● What this task involves
Reproduce the listing exactly. Omit pictures.

● Supplied material

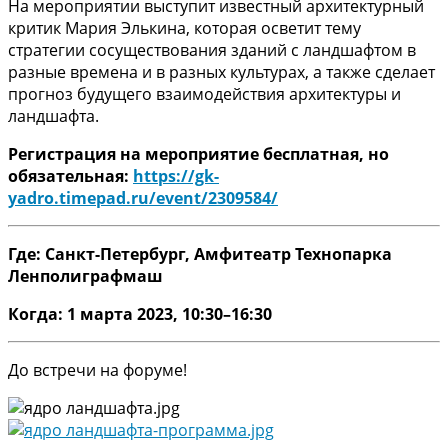
На мероприятии выступит известный архитектурный
критик Мария Элькина, которая осветит тему
стратегии сосуществования зданий с ландшафтом в
разные времена и в разных культурах, а также сделает
прогноз будущего взаимодействия архитектуры и
ландшафта.
Регистрация на мероприятие бесплатная, но
обязательная:
https://gk-
yadro.timepad.ru/event/2309584/
Где: Санкт-Петербург, Амфитеатр Технопарка
Ленполиграфмаш
Когда: 1 марта 2023, 10:30–16:30
До встречи на форуме!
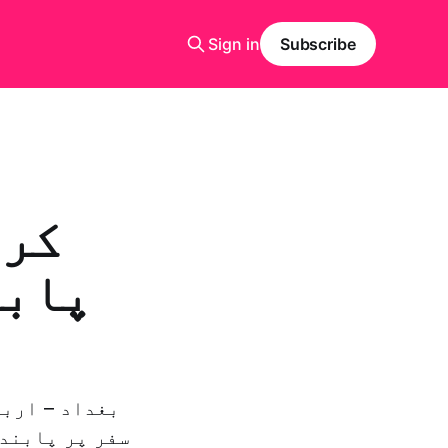
Sign in
Subscribe
کرد
پابن
بغداد – اربی
سفر پر پابندی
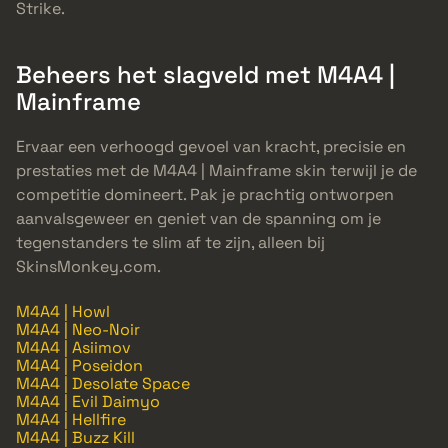
Strike.
Beheers het slagveld met M4A4 |
Mainframe
Ervaar een verhoogd gevoel van kracht, precisie en
prestaties met de M4A4 | Mainframe skin terwijl je de
competitie domineert. Pak je prachtig ontworpen
aanvalsgeweer en geniet van de spanning om je
tegenstanders te slim af te zijn, alleen bij
SkinsMonkey.com.
M4A4 | Howl
M4A4 | Neo-Noir
M4A4 | Asiimov
M4A4 | Poseidon
M4A4 | Desolate Space
M4A4 | Evil Daimyo
M4A4 | Hellfire
M4A4 | Buzz Kill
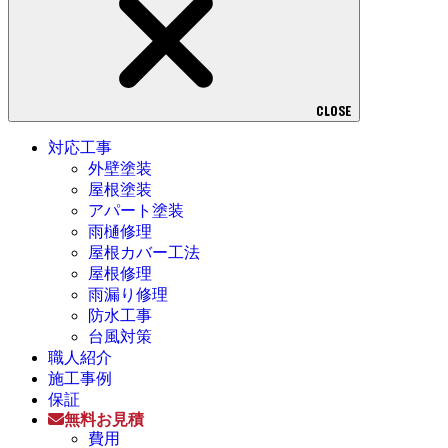
CLOSE
対応工事
外壁塗装
屋根塗装
アパート塗装
雨樋修理
屋根カバー工法
屋根修理
雨漏り修理
防水工事
台風対策
職人紹介
施工事例
保証
無料お見積
費用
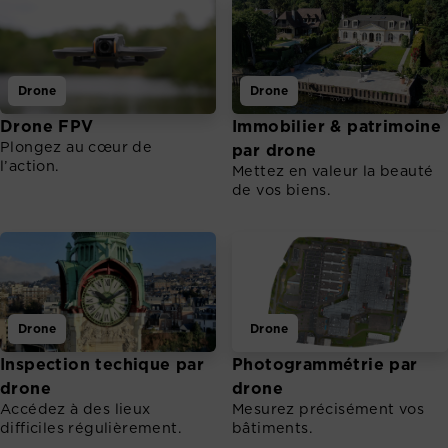
Drone
Drone
Drone FPV
Immobilier & patrimoine
Plongez au cœur de
par drone
l’action.
Mettez en valeur la beauté
de vos biens.
Drone
Drone
Inspection techique par
Photogrammétrie par
drone
drone
Accédez à des lieux
Mesurez précisément vos
difficiles régulièrement.
bâtiments.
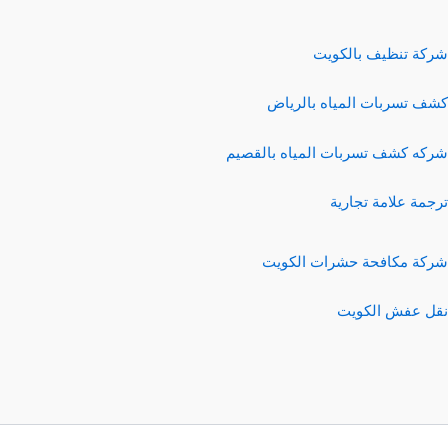
شركة تنظيف بالكويت
كشف تسربات المياه بالرياض
شركه كشف تسربات المياه بالقصيم
ترجمة علامة تجارية
شركة مكافحة حشرات الكويت
نقل عفش الكويت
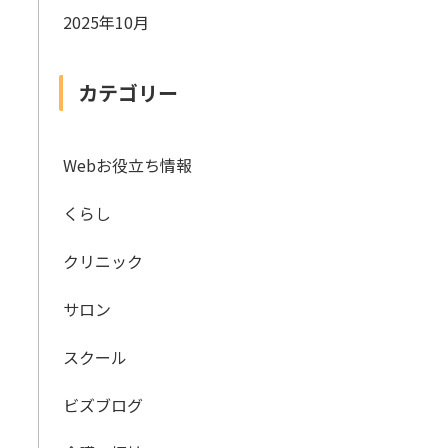
2025年10月
カテゴリー
Webお役立ち情報
くらし
クリニック
サロン
スクール
ビズブログ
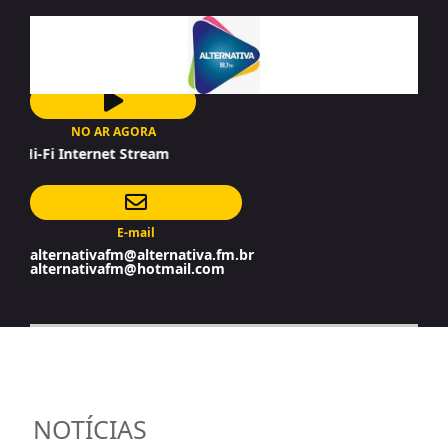
NO AR AGORA
i-Fi Internet Stream
E-mail
alternativafm@alternativa.fm.br
alternativafm@hotmail.com
NOTÍCIAS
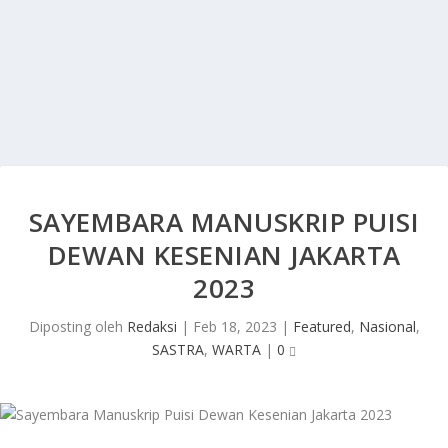
SAYEMBARA MANUSKRIP PUISI
DEWAN KESENIAN JAKARTA
2023
Diposting oleh
Redaksi
|
Feb 18, 2023
|
Featured
,
Nasional
,
SASTRA
,
WARTA
|
0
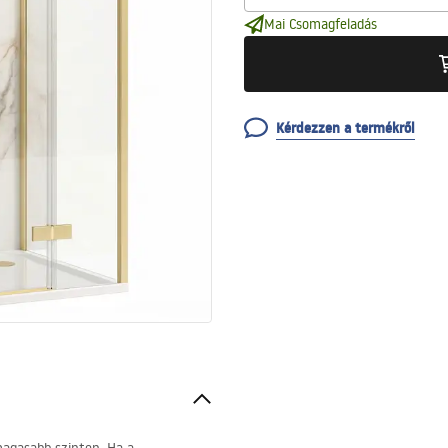
Mai Csomagfeladás
Kérdezzen a termékről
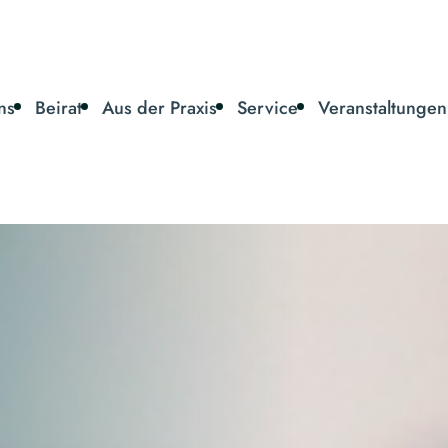
ns
Beirat
Aus der Praxis
Service
Veranstaltungen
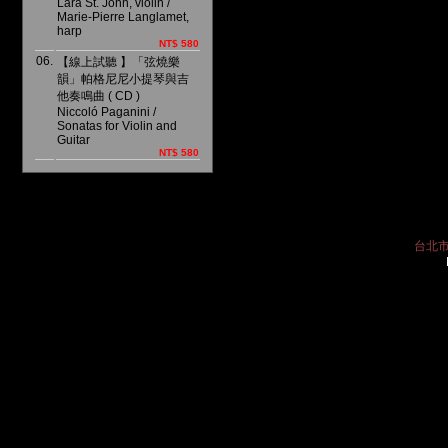
Lara St. John, violin /
Marie-Pierre Langlamet,
harp
NT$ 580
06.
【線上試聽 】「弦燒樂
韻」帕格尼尼小提琴與吉
他奏鳴曲 ( CD )
Niccoló Paganini /
Sonatas for Violin and
Guitar
NT$ 580
台北市中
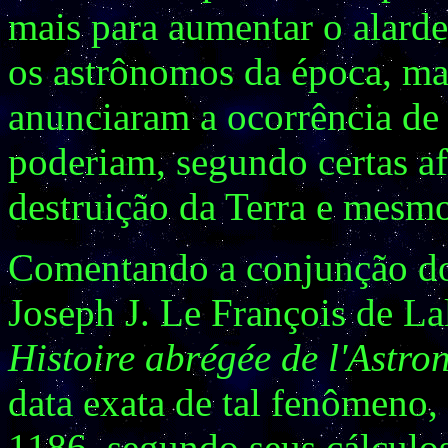
mais para aumentar o alard
os astrônomos da época, mai
anunciaram a ocorrência de
poderiam, segundo certas af
destruição da Terra e mesm
Comentando a conjunção do 
Joseph J. Le François de L
Histoire abrégée de l'Astro
data exata de tal fenômeno,
1186, segundo seus cálculos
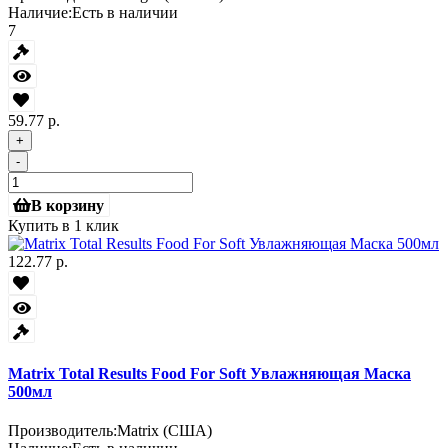
Наличие:
Есть в наличии
7
59.77 р.
+
-
В корзину
Купить в 1 клик
122.77 р.
Matrix Total Results Food For Soft Увлажняющая Маска
500мл
Производитель:
Matrix (США)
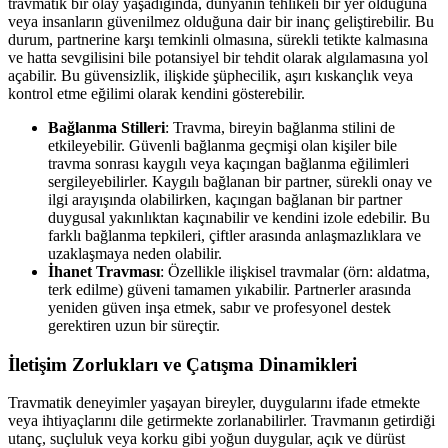
travmatik bir olay yaşadığında, dünyanın tehlikeli bir yer olduğuna
veya insanların güvenilmez olduğuna dair bir inanç geliştirebilir. Bu
durum, partnerine karşı temkinli olmasına, sürekli tetikte kalmasına
ve hatta sevgilisini bile potansiyel bir tehdit olarak algılamasına yol
açabilir. Bu güvensizlik, ilişkide şüphecilik, aşırı kıskançlık veya
kontrol etme eğilimi olarak kendini gösterebilir.
Bağlanma Stilleri
: Travma, bireyin bağlanma stilini de
etkileyebilir. Güvenli bağlanma geçmişi olan kişiler bile
travma sonrası kaygılı veya kaçıngan bağlanma eğilimleri
sergileyebilirler. Kaygılı bağlanan bir partner, sürekli onay ve
ilgi arayışında olabilirken, kaçıngan bağlanan bir partner
duygusal yakınlıktan kaçınabilir ve kendini izole edebilir. Bu
farklı bağlanma tepkileri, çiftler arasında anlaşmazlıklara ve
uzaklaşmaya neden olabilir.
İhanet Travması
: Özellikle ilişkisel travmalar (örn: aldatma,
terk edilme) güveni tamamen yıkabilir. Partnerler arasında
yeniden güven inşa etmek, sabır ve profesyonel destek
gerektiren uzun bir süreçtir.
İletişim Zorlukları ve Çatışma Dinamikleri
Travmatik deneyimler yaşayan bireyler, duygularını ifade etmekte
veya ihtiyaçlarını dile getirmekte zorlanabilirler. Travmanın getirdiği
utanç, suçluluk veya korku gibi yoğun duygular, açık ve dürüst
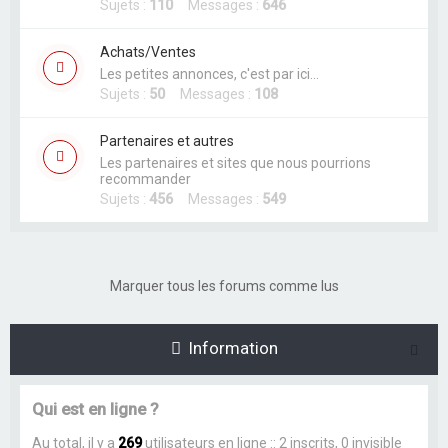
Sujets :
110
Messages :
646
Achats/Ventes
Les petites annonces, c'est par ici...
Sujets :
50
Messages :
108
Partenaires et autres
Les partenaires et sites que nous pourrions
recommander
Sujets :
456
Messages :
549
Marquer tous les forums comme lus
Information
Qui est en ligne ?
Au total, il y a
269
utilisateurs en ligne :: 2 inscrits, 0 invisible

● Task result
На мероприятии выступит известный архитектурный
критик Мария Элькина, которая осветит тему
стратегии сосуществования зданий с ландшафтом в
разные времена и в разных культурах, а также сделает
прогноз будущего взаимодействия архитектуры и
ландшафта.
Регистрация на мероприятие бесплатная, но
обязательная:
https://gk-
yadro.timepad.ru/event/2309584/
Где: Санкт-Петербург, Амфитеатр Технопарка
Ленполиграфмаш
Когда: 1 марта 2023, 10:30–16:30
До встречи на форуме!
Sign in
Subscribe
کرد
پابن
بغداد – اربی
سفر پر پابندی
Strike.
Beheers het slagveld met M4A4 |
Mainframe
Ervaar een verhoogd gevoel van kracht, precisie en
prestaties met de M4A4 | Mainframe skin terwijl je de
competitie domineert. Pak je prachtig ontworpen
aanvalsgeweer en geniet van de spanning om je
tegenstanders te slim af te zijn, alleen bij
SkinsMonkey.com.
M4A4 | Howl
M4A4 | Neo-Noir
M4A4 | Asiimov
M4A4 | Poseidon
M4A4 | Desolate Space
M4A4 | Evil Daimyo
M4A4 | Hellfire
M4A4 | Buzz Kill
CLOSE
対応工事
外壁塗装
屋根塗装
アパート塗装
雨樋修理
屋根カバー工法
屋根修理
雨漏り修理
防水工事
台風対策
職人紹介
施工事例
保証
無料お見積
費用
Drone
Drone
Drone FPV
Immobilier & patrimoine
Plongez au cœur de
par drone
l’action.
Mettez en valeur la beauté
de vos biens.
Drone
Drone
Inspection techique par
Photogrammétrie par
drone
drone
Accédez à des lieux
Mesurez précisément vos
difficiles régulièrement.
bâtiments.
شركة تنظيف بالكويت
كشف تسربات المياه بالرياض
شركه كشف تسربات المياه بالقصيم
ترجمة علامة تجارية
شركة مكافحة حشرات الكويت
نقل عفش الكويت
2025年10月
カテゴリー
Webお役立ち情報
くらし
クリニック
サロン
スクール
ビズブログ
NO AR AGORA
i-Fi Internet Stream
E-mail
alternativafm@alternativa.fm.br
alternativafm@hotmail.com
NOTÍCIAS
SAYEMBARA MANUSKRIP PUISI
DEWAN KESENIAN JAKARTA
2023
Diposting oleh
Redaksi
|
Feb 18, 2023
|
Featured
,
Nasional
,
SASTRA
,
WARTA
|
0
Mai Csomagfeladás
Kérdezzen a termékről
ns
Beirat
Aus der Praxis
Service
Veranstaltungen
Lara St. John, violin /
Marie-Pierre Langlamet,
harp
NT$ 580
06.
【線上試聽 】「弦燒樂
韻」帕格尼尼小提琴與吉
他奏鳴曲 ( CD )
Niccoló Paganini /
Sonatas for Violin and
Guitar
NT$ 580
台北市中
mais para aumentar o alard
os astrônomos da época, mai
anunciaram a ocorrência de
poderiam, segundo certas af
destruição da Terra e mesm
Comentando a conjunção do 
Joseph J. Le François de L
Histoire abrégée de l'Astro
data exata de tal fenômeno,
1186, segundo seus cálculos
Наличие:
Есть в наличии
7
59.77 р.
+
-
В корзину
Купить в 1 клик
122.77 р.
Matrix Total Results Food For Soft Увлажняющая Маска
500мл
Производитель:
Matrix (США)
travmatik bir olay yaşadığında, dünyanın tehlikeli bir yer olduğuna
veya insanların güvenilmez olduğuna dair bir inanç geliştirebilir. Bu
durum, partnerine karşı temkinli olmasına, sürekli tetikte kalmasına
ve hatta sevgilisini bile potansiyel bir tehdit olarak algılamasına yol
açabilir. Bu güvensizlik, ilişkide şüphecilik, aşırı kıskançlık veya
kontrol etme eğilimi olarak kendini gösterebilir.
Bağlanma Stilleri
: Travma, bireyin bağlanma stilini de
etkileyebilir. Güvenli bağlanma geçmişi olan kişiler bile
travma sonrası kaygılı veya kaçıngan bağlanma eğilimleri
sergileyebilirler. Kaygılı bağlanan bir partner, sürekli onay ve
ilgi arayışında olabilirken, kaçıngan bağlanan bir partner
duygusal yakınlıktan kaçınabilir ve kendini izole edebilir. Bu
farklı bağlanma tepkileri, çiftler arasında anlaşmazlıklara ve
uzaklaşmaya neden olabilir.
İhanet Travması
: Özellikle ilişkisel travmalar (örn: aldatma,
terk edilme) güveni tamamen yıkabilir. Partnerler arasında
yeniden güven inşa etmek, sabır ve profesyonel destek
gerektiren uzun bir süreçtir.
İletişim Zorlukları ve Çatışma Dinamikleri
Travmatik deneyimler yaşayan bireyler, duygularını ifade etmekte
veya ihtiyaçlarını dile getirmekte zorlanabilirler. Travmanın getirdiği
utanç, suçluluk veya korku gibi yoğun duygular, açık ve dürüst
Sujets :
110
Messages :
646
Achats/Ventes
Les petites annonces, c'est par ici...
Sujets :
50
Messages :
108
Partenaires et autres
Les partenaires et sites que nous pourrions
recommander
Sujets :
456
Messages :
549
Marquer tous les forums comme lus
Information
Qui est en ligne ?
Au total, il y a
269
utilisateurs en ligne :: 2 inscrits, 0 invisible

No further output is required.